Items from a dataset
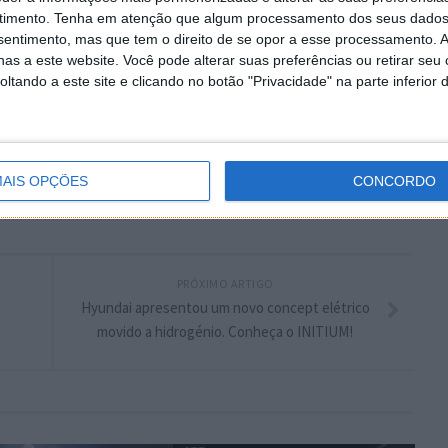
timento.
Tenha em atenção que algum processamento dos seus dados
nsentimento, mas que tem o direito de se opor a esse processamento. A
as a este website. Você pode alterar suas preferências ou retirar seu
plware no Google Notícias
tando a este site e clicando no botão "Privacidade" na parte inferior 
Autor:
Pedro Simões
AIS OPÇÕES
CONCORDO
ung
Samsung Galaxy
PRÓXIMO ARTIGO
Hyundai apresentou um novo concept elétrico
movido a hidrogénio. Conheça o INITIUM!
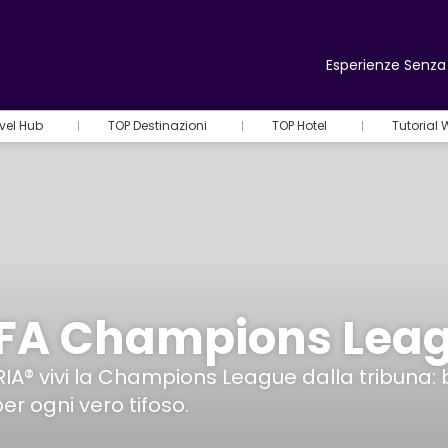
Esperienze Senza 
vel Hub
TOP Destinazioni
TOP Hotel
Tutorial
FA Champions Lea
A® vivi la Champions League dalla tribuna: bigli
er ogni vero tifoso.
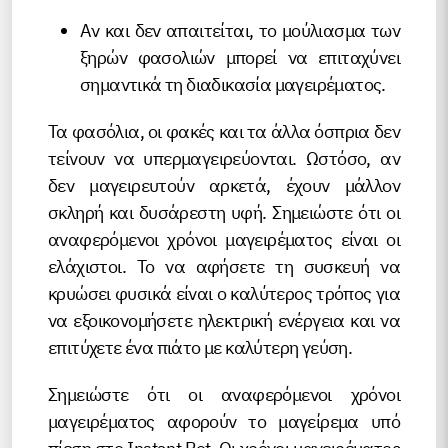
Αν και δεν απαιτείται, το μούλιασμα των
ξηρών φασολιών μπορεί να επιταχύνει
σημαντικά τη διαδικασία μαγειρέματος.
Τα φασόλια, οι φακές και τα άλλα όσπρια δεν
τείνουν να υπερμαγειρεύονται. Ωστόσο, αν
δεν μαγειρευτούν αρκετά, έχουν μάλλον
σκληρή και δυσάρεστη υφή. Σημειώστε ότι οι
αναφερόμενοι χρόνοι μαγειρέματος είναι οι
ελάχιστοι. Το να αφήσετε τη συσκευή να
κρυώσει φυσικά είναι ο καλύτερος τρόπος για
να εξοικονομήσετε ηλεκτρική ενέργεια και να
επιτύχετε ένα πιάτο με καλύτερη γεύση.
Σημειώστε ότι οι αναφερόμενοι χρόνοι
μαγειρέματος αφορούν το μαγείρεμα υπό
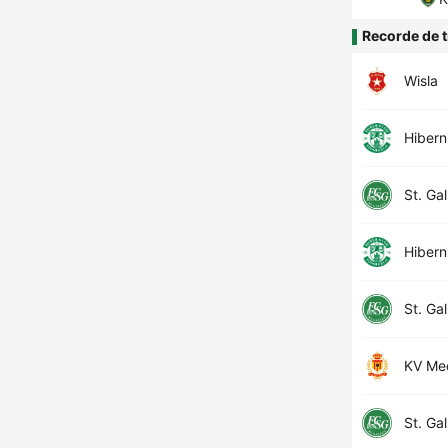
Recorde de t
Wisla
Hibern
St. Gal
Hibern
St. Gal
KV Me
St. Gal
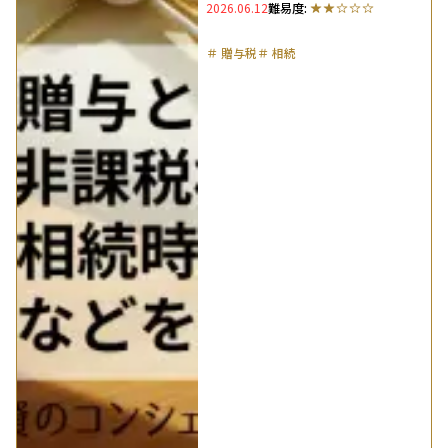
2026.06.12
難易度:
＃
贈与税
＃
相続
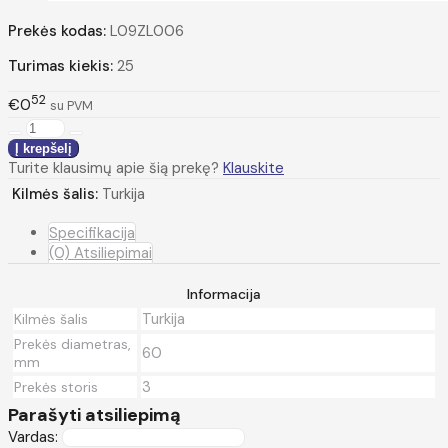
Prekės kodas:
L09ZL006
Turimas kiekis:
25
52
€0
su PVM
Turite klausimų apie šią prekę?
Klauskite
Kilmės šalis:
Turkija
Specifikacija
(0) Atsiliepimai
Informacija
Turkija
Kilmės šalis
Prekės diametras,
60
mm
3
Prekės storis
Parašyti atsiliepimą
Vardas:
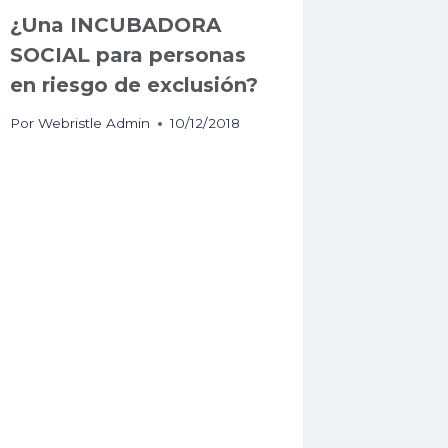
¿Una INCUBADORA
SOCIAL para personas
en riesgo de exclusión?
Por
Webristle Admin
10/12/2018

> [THE TASK]: Scan the data above and report each line in which "είναι" is present.

> [FINISHED TASK]:
αναφερόμενοι χρόνοι μαγειρέματος είναι οι
κρυώσει φυσικά είναι ο καλύτερος τρόπος για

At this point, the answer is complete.